I have a headache this morning but I still read through this thread and agree with what most are saying regarding the 6D.  It's not for sports.  Everything else it shines for.  And why are you only buying two prime lenses?  Get the 24-105 + 6D kit and also buy the primes.  It's a great combo.  I own both the 5D3 and the 6D and all I can say is you won't be disappointed with the 6D for what you want to do with it.  I admit that 99% of the time I shoot center AF point  but it works great with all the lenses I've used it with.  It's a great camera.  With all the deals available right now, what do you have to lose?  Buy it cheap now while you can and rent a 5D3 and see if it really matters.  If the 5D3 is so much better, sell the 6D for a profit in the spring and buy the 5D3.  The profit will pay for your "rental" of the 6D and the rental of the 5D3 if you switch.  If you don't switch, you saved a lot of money to buy another lens.

Heck, maybe buy the 6D and the 70D and increase your reach, video creativity and have sports ability too!

Remember, it's the photographer that takes the picture, not the camera.  I've taken thousands of great images with my 5Dc and I never even bothered to buy the 5D2.  I bought the 5D3 a year after it came out and it sucked at low light AF.  So much so that I bought the 6D which stomped all over the 5D3 in low light.  Finally Canon released a firmware in April that improved the 5D3 AF enough that I use it more now in low light.  But the 6D has never disappointed me.  The one issue I have at the moment with the 6D (that isn't Canon's fault) is that my Sunpak RD2000 flash doesn't do ETTL consistently on the 6D.  That's Sunpak's problem, not Canon's.  Still waiting on Sunpak's firmware update too.

Sadly, renting cameras is not an option here in Italy.
My main problem is that the 5D3 is overkill for me: too many AF points that i won't use, and a hefty price tag which is very hard to swallow. Heck, even the 6D is slightly overkill for me: while the wifi is a cool feature to have, i could live without it, and i don't see myself using the gps. For everything else, i know the 6D is the appropriate camera for me. My only worry is related to its outer AF points. Is it really that bad? This guy loves the camera, he's even using the ultra-fast 85/1.2 with apparently no issues while many forum users here and elsewhere keep bashing the outer AF points.
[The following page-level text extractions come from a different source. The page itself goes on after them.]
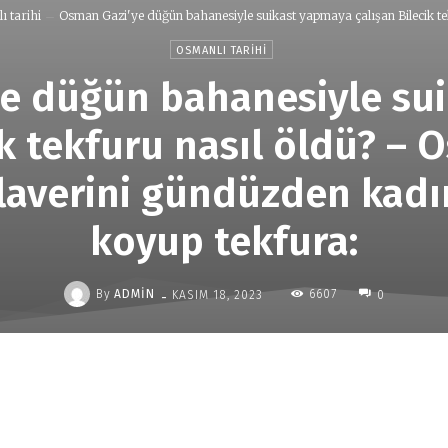
ı tarihi
Osman Gazi'ye düğün bahanesiyle suikast yapmaya çalışan Bilecik tek
OSMANLI TARIHI
e düğün bahanesiyle su
ik tekfuru nasıl öldü? – 
ilaverini gündüzden kadı
koyup tekfura:
-
By
ADMIN
6607
KASIM 18, 2023
0
Paylaş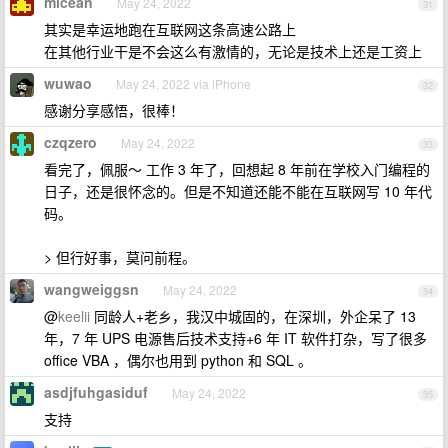
micean
May 24, 2022
31
其实是幸运地跑在互联网这条高速公路上
在其他行业干是不会这么有激情的，无论是技术上还是工资上
wuwao
May 24, 2022 via iPhone
32
感谢分享感悟，很棒！
czqzero
May 24, 2022
33
看完了，佩服～ 工作 3 年了，回想起 8 年前在学校入门编程的
日子，还是很怀念的。但是不知道还能不能在互联网写 10 年代
码。
> 但行好事，莫问前程。
wangweiggsn
May 24, 2022
34
@
keelii
同龄人+老乡，我汉中城固的，在深圳，外企呆了 13
年，7 年 UPS 电源售后技术支持+6 年 IT 软件打杂，写了很多
office VBA ，偶尔也用到 python 和 SQL 。
asdjfuhgasiduf
May 24, 2022
35
支持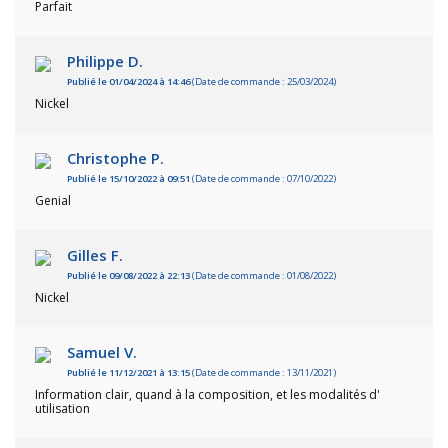
Parfait
Philippe D.
Publié le 01/04/2024 à 14:46
(Date de commande : 25/03/2024)
Nickel
Christophe P.
Publié le 15/10/2022 à 09:51
(Date de commande : 07/10/2022)
Genial
Gilles F.
Publié le 09/08/2022 à 22:13
(Date de commande : 01/08/2022)
Nickel
Samuel V.
Publié le 11/12/2021 à 13:15
(Date de commande : 13/11/2021)
Information clair, quand à la composition, et les modalités d'
utilisation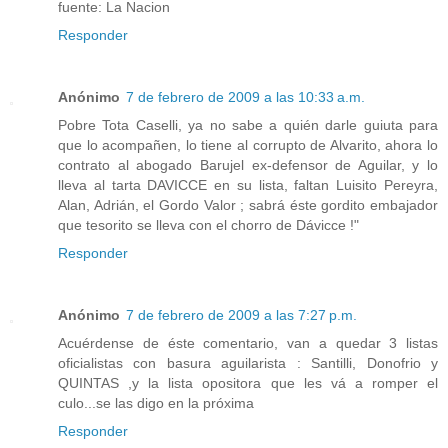
fuente: La Nacion
Responder
Anónimo
7 de febrero de 2009 a las 10:33 a.m.
Pobre Tota Caselli, ya no sabe a quién darle guiuta para
que lo acompañen, lo tiene al corrupto de Alvarito, ahora lo
contrato al abogado Barujel ex-defensor de Aguilar, y lo
lleva al tarta DAVICCE en su lista, faltan Luisito Pereyra,
Alan, Adrián, el Gordo Valor ; sabrá éste gordito embajador
que tesorito se lleva con el chorro de Dávicce !"
Responder
Anónimo
7 de febrero de 2009 a las 7:27 p.m.
Acuérdense de éste comentario, van a quedar 3 listas
oficialistas con basura aguilarista : Santilli, Donofrio y
QUINTAS ,y la lista opositora que les vá a romper el
culo...se las digo en la próxima
Responder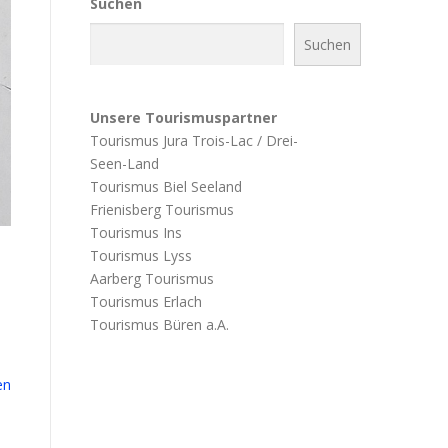
Suchen
Suchen
Unsere Tourismuspartner
Tourismus Jura Trois-Lac / Drei-
Seen-Land
Tourismus Biel Seeland
Frienisberg Tourismus
Tourismus Ins
Tourismus Lyss
Aarberg Tourismus
Tourismus Erlach
Tourismus Büren a.A.
en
I'm really confused.

I've never tried the 5DIII, but I have a hard time seeing how you can be disappointed by the AF in the 6D.  Granted, I don't do sports, and I always use the central point for focusing anyway.  I used a 6D for a wedding after using a 60D for years.  It's not just a step up, but a large step up in every aspect (so it should be a huge leap coming from a Rebel).  The AF was always fast (enough) and accurate.  The only time it was slow enough to be noticed was in very very dark situations, but even then the camera still acquired focus.

Here is a picture I took at a wedding reception (1/160 f/5.0).  There is clearly motion, the ISO is somewhat high (1600) and the light is very dim.  The couple is illuminated by my flash gun, look in the background to assess the ambient light and keep in mind that the flash did not assist during AF. The second image is a 50% detail from the area I was actually focusing on. The third and forth image (1/60 f/5.0 iso1600) is a situation where I could barely see the DJ with my eyes (all the lights are in front of him and all the light in the picture comes from my flash that did not assist AF), but the camera acquired focus anyway! In this case, I have to admit, it took a noticeable amount of time. If I had to give a ballpark number, I would say more than 1/4 sec.

Thanks for the feedback. What about the outer AF points? Have you tried to use them with a fast prime? Are they really that bad?

85mm might be too long in a room. For "environmental portraits", 35mm or 50mm is better, IMO.
I agree on that, that's why the foundation of my lens kit will be a 35mm prime, most probably the Canon 35/2 IS. The Sigma seems the hottest right now, but i'm a little scared about its AF, and i still haven't found a reassuring review of the Sigma USB Dock. I can hold on a bit on the 85, since there's a rumor about lots of lenses to be released during 2014, and i guess there will be a 50 or a 85 (or both) in the bunch.